══ Data under study

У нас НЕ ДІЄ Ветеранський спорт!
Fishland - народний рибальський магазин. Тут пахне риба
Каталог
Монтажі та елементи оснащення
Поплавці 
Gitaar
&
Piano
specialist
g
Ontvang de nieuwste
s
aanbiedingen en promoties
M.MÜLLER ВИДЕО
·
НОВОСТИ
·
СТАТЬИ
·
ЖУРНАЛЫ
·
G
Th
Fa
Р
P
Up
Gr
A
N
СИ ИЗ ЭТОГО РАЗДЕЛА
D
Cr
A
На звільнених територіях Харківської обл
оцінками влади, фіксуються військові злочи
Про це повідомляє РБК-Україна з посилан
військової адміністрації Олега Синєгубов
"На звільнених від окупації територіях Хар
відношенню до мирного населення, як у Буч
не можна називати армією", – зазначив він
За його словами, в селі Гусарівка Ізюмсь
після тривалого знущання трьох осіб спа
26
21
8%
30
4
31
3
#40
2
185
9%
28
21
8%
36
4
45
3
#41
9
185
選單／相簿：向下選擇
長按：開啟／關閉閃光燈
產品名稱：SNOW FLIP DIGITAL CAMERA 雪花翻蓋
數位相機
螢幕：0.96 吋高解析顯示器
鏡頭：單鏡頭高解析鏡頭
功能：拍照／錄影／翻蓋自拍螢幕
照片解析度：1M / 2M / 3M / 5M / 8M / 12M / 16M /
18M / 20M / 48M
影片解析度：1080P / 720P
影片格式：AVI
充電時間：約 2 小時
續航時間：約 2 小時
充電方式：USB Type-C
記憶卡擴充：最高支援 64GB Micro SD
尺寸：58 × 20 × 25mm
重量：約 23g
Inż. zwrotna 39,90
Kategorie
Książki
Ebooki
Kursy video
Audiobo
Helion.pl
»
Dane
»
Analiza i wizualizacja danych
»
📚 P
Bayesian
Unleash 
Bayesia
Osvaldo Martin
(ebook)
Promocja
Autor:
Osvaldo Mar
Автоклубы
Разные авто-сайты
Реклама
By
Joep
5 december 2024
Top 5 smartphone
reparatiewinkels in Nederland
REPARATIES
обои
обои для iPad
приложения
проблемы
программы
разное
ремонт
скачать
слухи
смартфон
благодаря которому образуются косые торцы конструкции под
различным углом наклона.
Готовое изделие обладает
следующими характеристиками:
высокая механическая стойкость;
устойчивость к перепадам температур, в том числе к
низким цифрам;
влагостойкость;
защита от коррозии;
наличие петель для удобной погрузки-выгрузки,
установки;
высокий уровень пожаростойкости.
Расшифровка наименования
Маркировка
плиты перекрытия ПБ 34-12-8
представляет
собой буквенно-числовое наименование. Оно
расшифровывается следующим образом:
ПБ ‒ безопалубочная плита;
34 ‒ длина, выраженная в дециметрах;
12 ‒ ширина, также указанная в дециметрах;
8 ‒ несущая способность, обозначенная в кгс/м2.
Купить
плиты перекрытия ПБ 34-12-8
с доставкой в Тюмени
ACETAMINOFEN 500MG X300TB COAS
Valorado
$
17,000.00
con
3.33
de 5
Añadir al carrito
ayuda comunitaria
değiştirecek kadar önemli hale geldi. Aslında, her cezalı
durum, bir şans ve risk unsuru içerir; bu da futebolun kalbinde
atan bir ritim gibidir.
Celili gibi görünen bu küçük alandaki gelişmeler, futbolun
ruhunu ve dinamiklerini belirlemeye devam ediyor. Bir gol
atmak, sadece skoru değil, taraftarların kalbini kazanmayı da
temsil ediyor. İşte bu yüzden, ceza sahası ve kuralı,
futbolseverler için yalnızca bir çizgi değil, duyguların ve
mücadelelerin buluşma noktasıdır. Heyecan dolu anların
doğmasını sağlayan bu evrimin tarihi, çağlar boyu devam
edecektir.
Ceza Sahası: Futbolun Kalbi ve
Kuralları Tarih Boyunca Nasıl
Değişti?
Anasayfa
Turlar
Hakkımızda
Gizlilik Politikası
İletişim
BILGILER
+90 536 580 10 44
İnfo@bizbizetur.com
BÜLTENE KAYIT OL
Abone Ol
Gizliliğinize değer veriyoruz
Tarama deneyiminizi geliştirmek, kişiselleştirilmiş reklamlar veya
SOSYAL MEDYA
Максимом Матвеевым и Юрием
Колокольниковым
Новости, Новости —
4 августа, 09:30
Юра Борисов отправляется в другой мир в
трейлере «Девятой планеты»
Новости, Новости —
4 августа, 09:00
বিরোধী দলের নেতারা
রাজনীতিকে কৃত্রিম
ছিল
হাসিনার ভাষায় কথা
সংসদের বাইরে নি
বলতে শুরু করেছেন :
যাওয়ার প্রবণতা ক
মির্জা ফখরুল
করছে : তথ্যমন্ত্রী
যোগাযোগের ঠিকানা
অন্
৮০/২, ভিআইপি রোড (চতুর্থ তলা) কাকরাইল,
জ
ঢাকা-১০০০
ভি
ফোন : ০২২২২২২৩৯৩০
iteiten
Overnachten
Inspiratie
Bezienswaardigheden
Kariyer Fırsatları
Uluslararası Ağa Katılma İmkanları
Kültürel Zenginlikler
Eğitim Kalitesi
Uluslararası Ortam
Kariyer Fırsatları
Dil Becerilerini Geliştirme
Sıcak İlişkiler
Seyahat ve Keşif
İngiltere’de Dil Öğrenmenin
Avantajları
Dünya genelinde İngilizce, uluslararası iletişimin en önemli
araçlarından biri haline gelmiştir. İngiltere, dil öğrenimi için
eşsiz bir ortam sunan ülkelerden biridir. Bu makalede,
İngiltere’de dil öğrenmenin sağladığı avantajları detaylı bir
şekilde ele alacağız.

════

▸ What the task requires: Of the lines in the listing above, count those containing the word "devam", and state the count alone.

▸ Answer box: 2